To have automated tests does not mean you have well-defined requirements.
I 100% agree with capturing requirements in tests. However, I argue that TDD does not cause that to happen.
I'd even make a stronger statement. Automated tests that don't capture a requirement should be deleted. Those sorts of tests only serve to hinder future refactoring.
A good test for a sort method is one that verifies data is sorted at the end of it. A bad test for a sort method is one that checks to see what order elements are visited in the sorting process. I have seen a lot of the "element order visit" style tests but not a whole lot of "did this method sort the data" style tests.
Imagine that in the process of implementing the sort method, you decide "I'm going to use a heap sort".
So, you say "Ok, I'll need a `heapify` method and a `siftDown` methods, so I'm going to write the tests to make sure both of those are working properly". But remember, we started this discussion saying "we need a sort method". So now, if you decide "You know what, heapsort is garbage, let's do tim sort instead!" Now, all the sudden you've got a bunch of useless tests. In the best case, you can simply delete those tests, but often devs often get intimidated deleting such tests "What if something else needs the `heapify` method"?
And that's exactly the problem I was pointing out with the example. We started the convo saying "tests couple implementation" and that's what's happened here. Our tests are making it seem like heap sort is the implementation we should use when we started this convo, we just needed a sorting method.

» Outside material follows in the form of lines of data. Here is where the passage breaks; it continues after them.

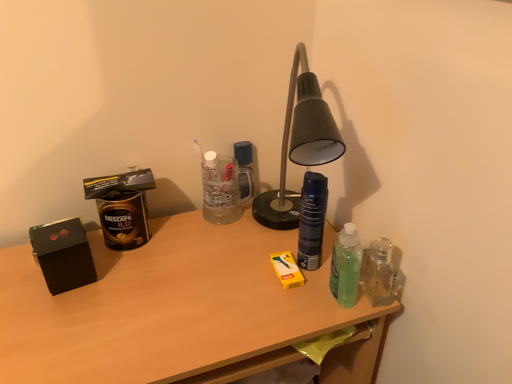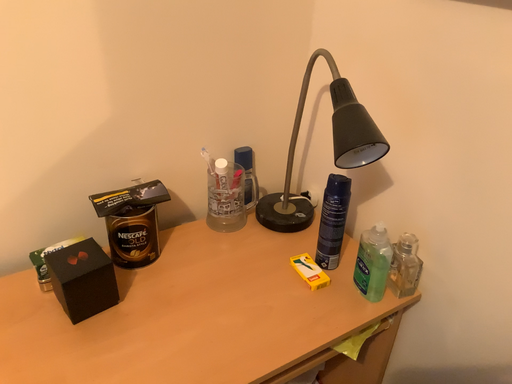 Question: Which way did the camera rotate in the video?

Choices:
 (A) rotated right
 (B) rotated left

Answer: (A) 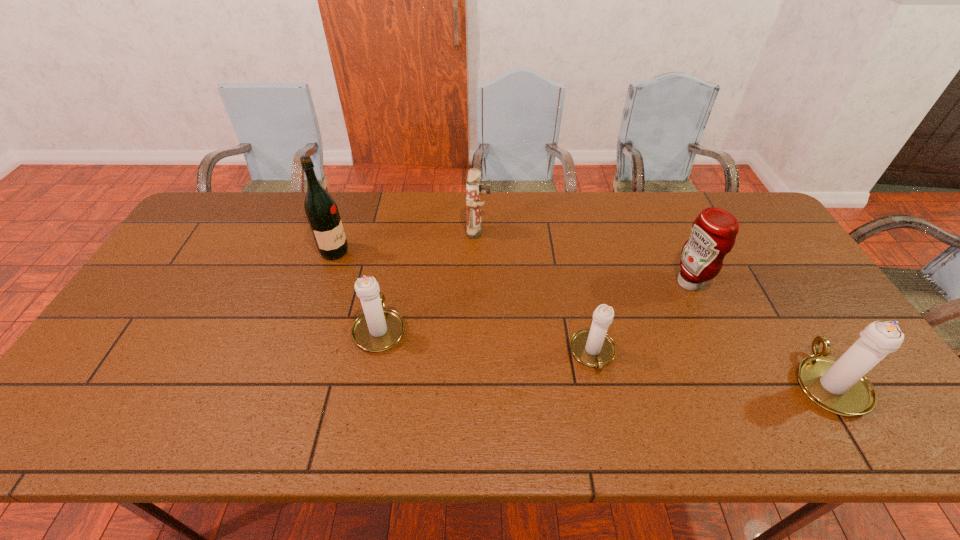 You are a GUI agent. You are given a task and a screenshot of the screen. Output one action in this format:
    pyautogui.click(x=<x>, y=<y>)
    Task: Click on the leftmost candle holder
    
    Given the screenshot: What is the action you would take?
    pyautogui.click(x=378, y=329)

Find the location of a particular element. This screenshot has width=960, height=540. the fifth object from right to left is located at coordinates (378, 329).

Find the location of a particular element. the shortest object is located at coordinates pos(592,347).

What are the coordinates of `the fourth object from left to right` in the screenshot? It's located at (592, 347).

This screenshot has width=960, height=540. I want to click on the rightmost candle holder, so click(839, 385).

The height and width of the screenshot is (540, 960). I want to click on the leftmost object, so click(322, 213).

Find the location of a particular element. This screenshot has height=540, width=960. the fifth nearest object is located at coordinates (322, 213).

The image size is (960, 540). What are the coordinates of `the farthest object` in the screenshot? It's located at (473, 204).

At what (x,y) coordinates should I click in order to perform the action: click on the third object from left to right. Please return your answer as a coordinate pair (x, y). Looking at the image, I should click on (473, 204).

The image size is (960, 540). In order to click on the fourth nearest object in this screenshot , I will do `click(713, 233)`.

But now imagine we are talking about something way more complicated and/or less well known than a sorting algorithm. Now, it becomes a lot harder to sift out which tests are for implementation things and which are for requirements things. Without deleting the "these tests make sure I did a good implementation" future maintainers of the code are left to guess on what's a requirement and what's an implementation detail.
You don't write unit tests for heap sort, you write them for sort. Then you get them to pass using heap sort. Later, you replace heap sort with tim sort, and you can write it quickly and with confidence, because the test suite shows you when you've succeeded.

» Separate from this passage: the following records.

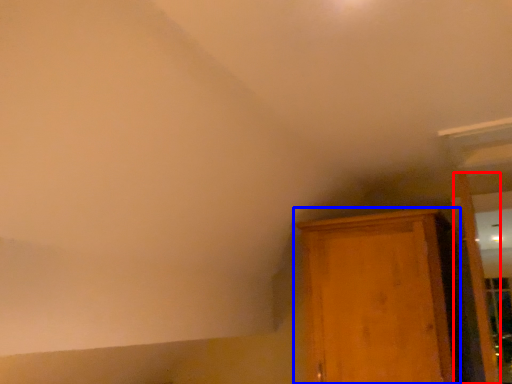 Question: Among these objects, which one is nearest to the camera, door (highlighted by a red box) or cupboard (highlighted by a blue box)?

Choices:
 (A) door
 (B) cupboard

Answer: (A) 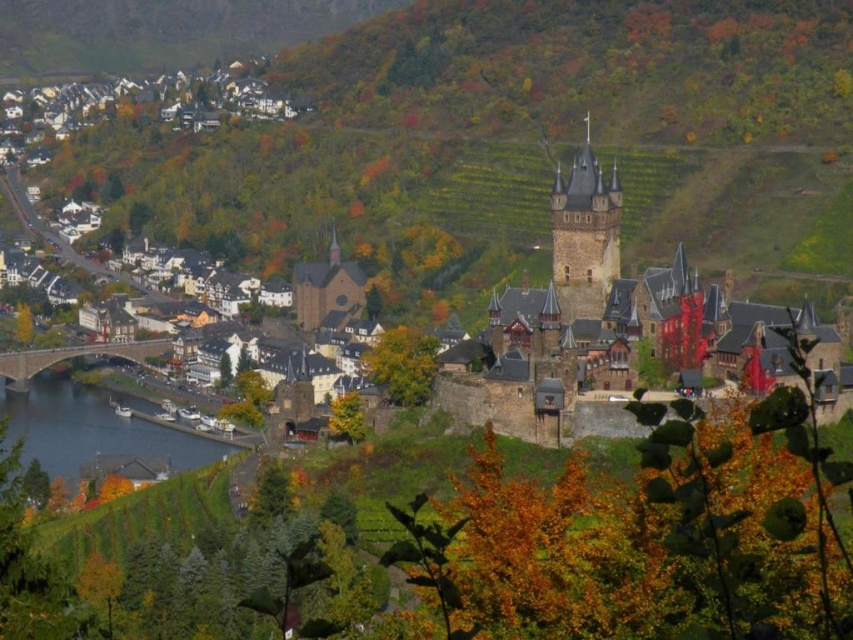 This screenshot has height=640, width=853. What do you see at coordinates (618, 330) in the screenshot? I see `dark brown stone castle at right` at bounding box center [618, 330].

Find the location of a particular element. The image size is (853, 640). dark brown stone castle at right is located at coordinates (618, 330).

This screenshot has width=853, height=640. Describe the element at coordinates (618, 330) in the screenshot. I see `dark brown stone castle at right` at that location.

Image resolution: width=853 pixels, height=640 pixels. I want to click on dark brown stone castle at right, so click(618, 330).

Can you confirm if blue water at lower left is bigger than stone bridge at lower left?

Indeed, blue water at lower left has a larger size compared to stone bridge at lower left.

Where is `blue water at lower left`? The width and height of the screenshot is (853, 640). blue water at lower left is located at coordinates (97, 429).

Can you confirm if blue water at lower left is thinner than dark brown stone tower at upper right?

No, blue water at lower left is not thinner than dark brown stone tower at upper right.

Between blue water at lower left and dark brown stone tower at upper right, which one has more height?

Standing taller between the two is dark brown stone tower at upper right.

Who is more distant from viewer, (x=106, y=456) or (x=566, y=257)?

The point (x=106, y=456) is more distant.

I want to click on blue water at lower left, so click(x=97, y=429).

Public interfaces should change only under extreme circumstances, so needing to refactor legacy tests should be a rare event. Those legacy tests will help ensure that your public interface hasn't changed as it is extended to support changing requirements. You should not be testing private functions, leaving you free to refactor endlessly behind the public interface. What goes on behind the public interface is to be considered a black box. The code will ultimately be tested by virtue of the public interface being tested.
Assuming any piece of code won't or shouldn't be changed feels wrong. If you're a library developer you have to put processes in place to account for possible change. If not those public interfaces are just as refactorable as any other code imo. Nothing would be worse than not being able to implement a solution in the best manner because someone decided on an interface a year ago and enshrined it in unit tests.
Much, much worse is users having to deal with things randomly breaking after an update because someone decided they could make it better.
That's not to say you can't seek improvement. The public interface can be expanded without impacting existing uses. If, for example, an existing function doesn't reflect your current view of the world add a new one rather than try to jerry-rig the old one. If the new solutions are radically different such that you are essentially rewriting your code from scratch, a clean break is probably the better route to go.
If you are confident that existing users are no longer touching your legacy code, remove it rather than refactor it.
Things change. You change the code in response. What broke? Without the tests, you don't know.
"Things change" include "you fixed a bug". Bug fixes can create new bugs (the only study I am familiar with says 20-50% probability). Did your bug fix break anything else? How do you know? With good test coverage, you just run the tests. (Yes, the tests are never complete enough. They can be complete enough that they give fairly high confidence, and they can be complete enough to point out a surprising number of bugs.)
Does that make you pay "at least twice"? No. It makes you pay, yes, but you get a large amount of value back in terms of actually working code.
That can be an acceptable risk actually and it does quite often. There are two conceptually different phases in SDLC: verification that proves implementation is working according to spec and validation that proves that spec matches business expectations. Automated tests work on first phase, minimizing the risk that when reaching the next phase we will be validating the code that wasn’t implemented according to spec. If that risk is big enough, accepting the refactoring costs after validation may make a lot of sense.
Is it twice as much? I think unsound architectural practices in software is the root cause of this issue, not red green refactor.
You aren't doing "double the work" even though it seems that way on paper, unless the problem was solved with brittle architectural foundations and tightly coupled tests.
At the heart of this problem is most developers don't quite grasp boundary separation intuitively I think.